Vi un cuchillo volando a la altura de mis ojos. Salió de la mano de mi papá y se clavó en el hombro izquierdo de mi hermana de nueve años. “¡Me mataste papito!”. Él la llevó al médico. Esperábamos y sufríamos. “Se puede morir” dije. “Lo pueden meter preso” dijo mi mamá. Regresaron los dos a salvo, la nena de milagro, y mi padre porque declaró que la agresora había sido yo, una niña de cinco años. No recibí explicación. Lo gigante puede ser una forma de lo invisible. Nadie reparó en la inmensidad de mi estupor ni en la vergüenza que acompañó el resto de mi niñez. Me tuve que hacer cargo de la culpa de los otros. Lo peor fue haber constatado que quienes estaban para cuidarme me arrojaban al oprobio.  

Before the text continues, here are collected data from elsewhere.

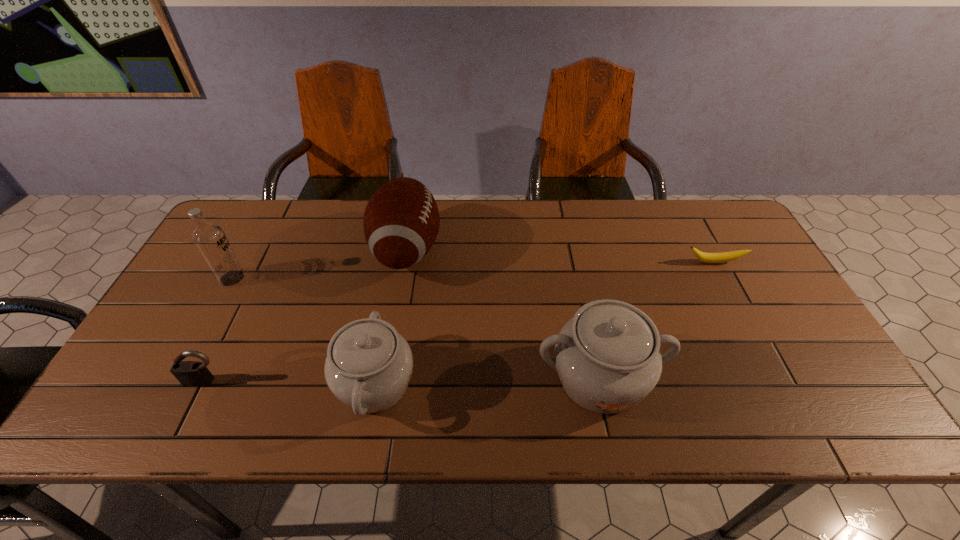 Given the evenly spaced chinawares in the image, where should an extra chinaware be added on the right to preserve the spacing? Please point to a vacant space. Please provide its 2D coordinates. Your answer should be formatted as a tuple, i.e. [(x, y)], where the tuple contains the x and y coordinates of a point satisfying the conditions above.

[(818, 374)] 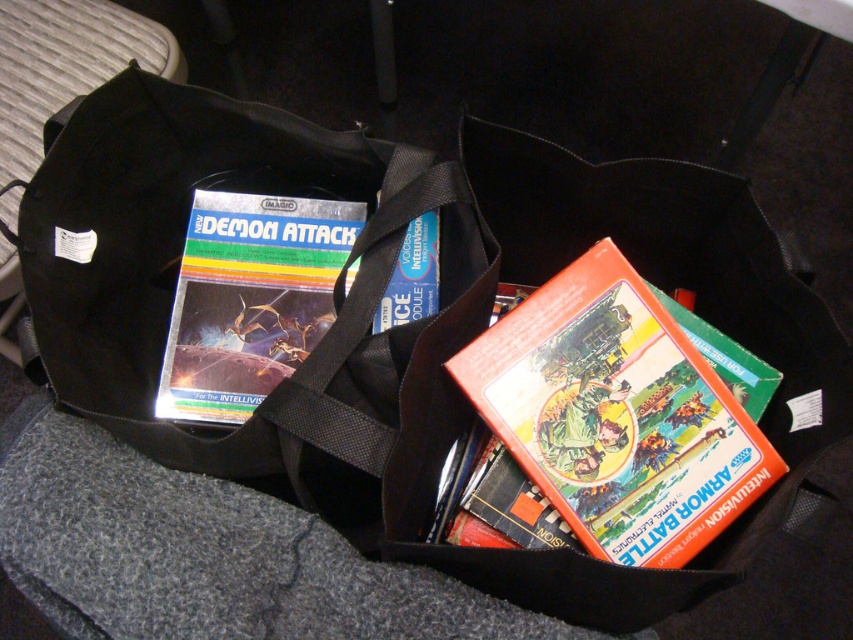 You are organizing a retro gaming event and need to locate the orange matte game cartridge at center. According to the image, what are the coordinates where you should look?

The orange matte game cartridge at center is located at point coordinates (616, 413). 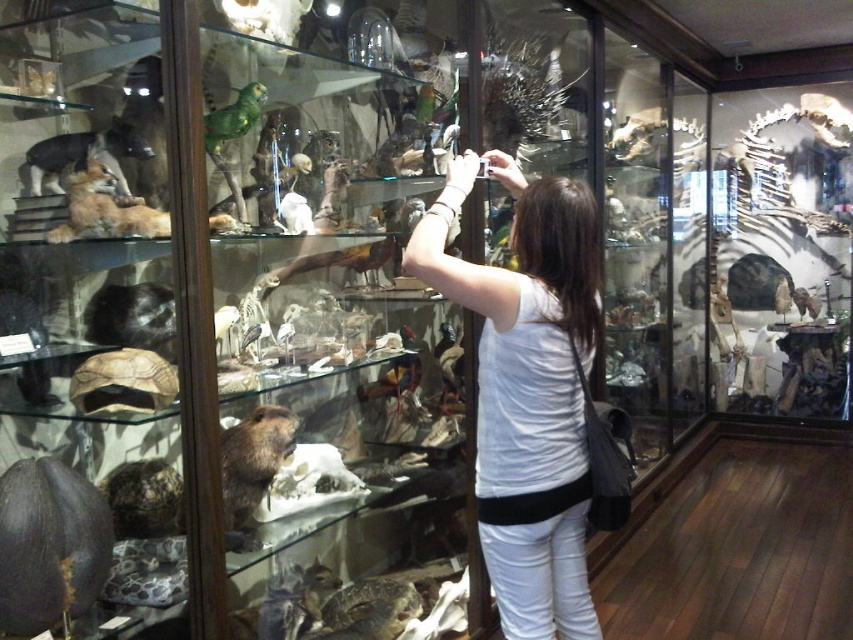 You are a visitor in the museum and want to take a photo of the brown furry beaver at lower left without the white cotton shirt at center appearing in the frame. Is this possible given their positions?

The white cotton shirt at center is positioned on the right side of brown furry beaver at lower left. Since the shirt is to the right of the beaver, you can aim your camera to the left side of the beaver to exclude the shirt from the frame.

You are a museum visitor holding a 10 cm wide book. You want to place it between the brown textured tortoise at lower left and the brown fur dog at left. Will it fit?

The brown textured tortoise at lower left is thinner than the brown fur dog at left, so the space between them is wider than 10 cm. The book will fit.

You are a visitor in the museum and want to take a clear photo of the brown textured tortoise at lower left without the brown fur dog at left blocking it. Is this possible given their positions?

The brown textured tortoise at lower left is in front of the brown fur dog at left, so the tortoise would block the view of the dog. Therefore, you can take a clear photo of the tortoise without the dog obstructing it. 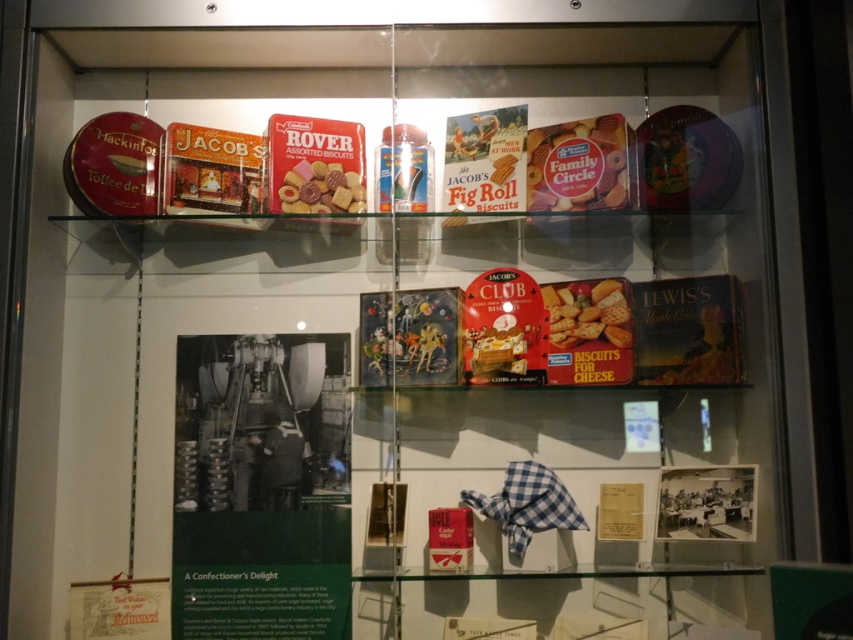 You are a museum visitor looking at the top shelf of the display case. You see the matte red box at upper center and the matte plastic assorted biscuits at upper center. Which item is located to the right of the other?

The matte red box at upper center is positioned on the right side of the matte plastic assorted biscuits at upper center.

You are a museum visitor looking at the display case. You notice the matte red box at upper center and the matte cardboard biscuit at center. Which object is placed higher on the shelf?

The matte red box at upper center is positioned over the matte cardboard biscuit at center, so it is placed higher on the shelf.

You are a museum visitor looking at the display case. You notice two items inside the case. One is the matte red box at upper center and the other is the matte cardboard biscuit at center. Which item is closer to you?

The matte red box at upper center is closer to you because it is further to the viewer than the matte cardboard biscuit at center. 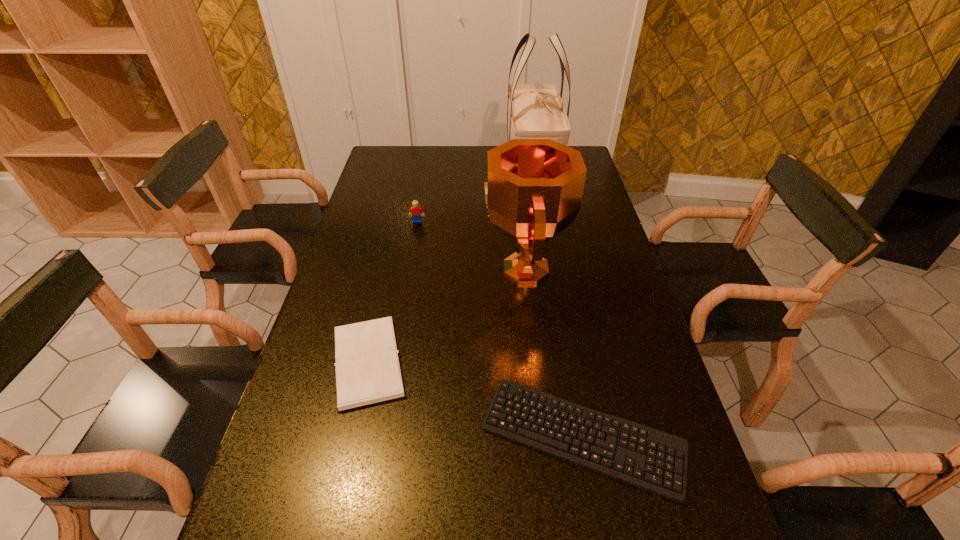 Where is `free space located on the side of the second tallest object with the star emblem`? Image resolution: width=960 pixels, height=540 pixels. free space located on the side of the second tallest object with the star emblem is located at coordinates (399, 269).

Identify the location of vacant region located on the side of the second tallest object with the star emblem. (366, 269).

Locate an element on the screen. vacant area situated on the face of the second farthest object is located at coordinates (402, 305).

The width and height of the screenshot is (960, 540). In order to click on free location located 0.230m on the front of the second shortest object in this screenshot , I will do `click(331, 528)`.

The width and height of the screenshot is (960, 540). I want to click on vacant region located 0.150m on the left of the computer keyboard, so click(411, 436).

I want to click on object present at the far edge, so 534,111.

At what (x,y) coordinates should I click in order to perform the action: click on object located at the left edge. Please return your answer as a coordinate pair (x, y). Looking at the image, I should click on (368, 370).

You are a GUI agent. You are given a task and a screenshot of the screen. Output one action in this format:
    pyautogui.click(x=<x>, y=<y>)
    Task: Click on the shopping bag at the right edge
    This screenshot has width=960, height=540.
    Given the screenshot: What is the action you would take?
    pyautogui.click(x=534, y=111)

In order to click on computer keyboard that is at the right edge in this screenshot , I will do `click(652, 460)`.

The image size is (960, 540). I want to click on object that is at the far right corner, so click(534, 111).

No recuerdo otra violencia física. Pero unos años más tarde el cuchillo volador volvió a horadar mi alma. Al terminar el colegio primario manifesté mi anhelo de seguir estudiando. Me lo negaron. Debía  casarme y tener hijos. Y como insistía en estudiar se decidió (otra vez sin considerar mi deseo ni mi disposición) que tomara clases de bordado a máquina. Me atravesé un dedo con la aguja mecánica, pero más atravesado tenía el corazón. Nadie escuchó que para mí no estudiar era como no ser.

Me casé, me divorcié, mantuve a mis hijos y, cansada de arrastrar el estigma, comencé el secundario a mis 26 años, a los 29 aprobé el ingreso universitario, cuatro años después me recibí. No pude ejercer porque el país se estaba enrareciendo. Durante las sucias noches de la dictadura estudiaba filosofía en soledad. Una vez en democracia me doctoré. Logré -ya bordeando la vejez- lo que mis padres me habían negado en la juventud: que mi vida tuviera sentido.